By Alicia Maher
Hacking is becoming a recurring theme in the blockchain and decentralized finance industries, with the latest incident being a multi-million dollar DeFi attack that happened in the early hours of the day. In recent days, DeFi protocols have been the target of hackers despite several measures to deter any further occurrence by the concerned development teams.
The latest hacking incident targeted the DEUS Finance DAO, where the attacker stole $13.4 million worth of assets from the custody of the DeFi platform.
However, the DEUS team quickly calmed any panicked users by stating that users’ funds were safe and had not been tampered with in the recent hacking attack.
Flash Loan Breached By the Latest Exploit
The DEUS Finance DAO protocol is a multi-chain platform that runs on the Ethereum Layer-1 network alongside other L-1 networks like Fantom, BNB, and Chain; it was the target of a flash loan exploit in the early hours of Thursday morning.

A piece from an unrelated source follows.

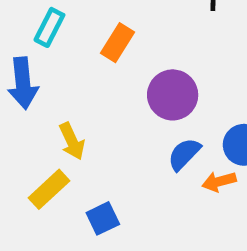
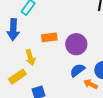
orange rectangle: (117, 43) -> (49, 37), moved, turned 42
orange arrow: (219, 182) -> (90, 84), turned 32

The on-chain data that examines the exploit reveals that the attacker used a flash loan to pass through the DEUS liquidity zone on Fantom. The flash loan is a pioneer of the early Ethereum DeFi Aave project that allows DeFi users to borrow a huge amount of capital without collateral so long as the borrowers pay back the loan via the same transaction.
Flash loans are one part of the innovation developed by the DeFi solutions providers, but they have been controversial for quite some time. The main opposition to flash loans is that they have aided multi-million dollar hacks in the DeFi ecosystem due to their porous security structure prone to the slightest breach.
The current exploit follows the same pattern as the previous ones, where the attacker leverages loans to manipulate the protocol easily.
According to the popular blockchain security firm, PeckShield, a loan was used by the attacker to manipulate a price format so that the attacker could manipulate the price of the DEUS DEI stablecoin.
The stablecoin is then used as collateral to seek more loans and execute another transaction in USDC. By the time the exploiter paid off the flash loan, about $13.4 million had been wiped away.
Upon completing the flash loan attack, the hacker then moves the proceeds from Fantom to Ethereum using Tornado Cash, an Ethereum-based privacy protection protocol widely used in DeFi hacking incidents. The Tornado Cash is used to siphon the stolen funds to another wallet that will be difficult to trace.
Meanwhile, the DEUS team has reiterated that users’ funds are saved despite the multi-million hacking incident and that DEI lending has been halted pending the investigation of the exploit. The next couple of days will reveal the protocol’s plan to curb further occurrences. At the moment, efforts are geared toward working on the loopholes.
After suffering a $3 million flash loan attack in March, the DeFi protocol has been thrown in the spotlight again for the recent event.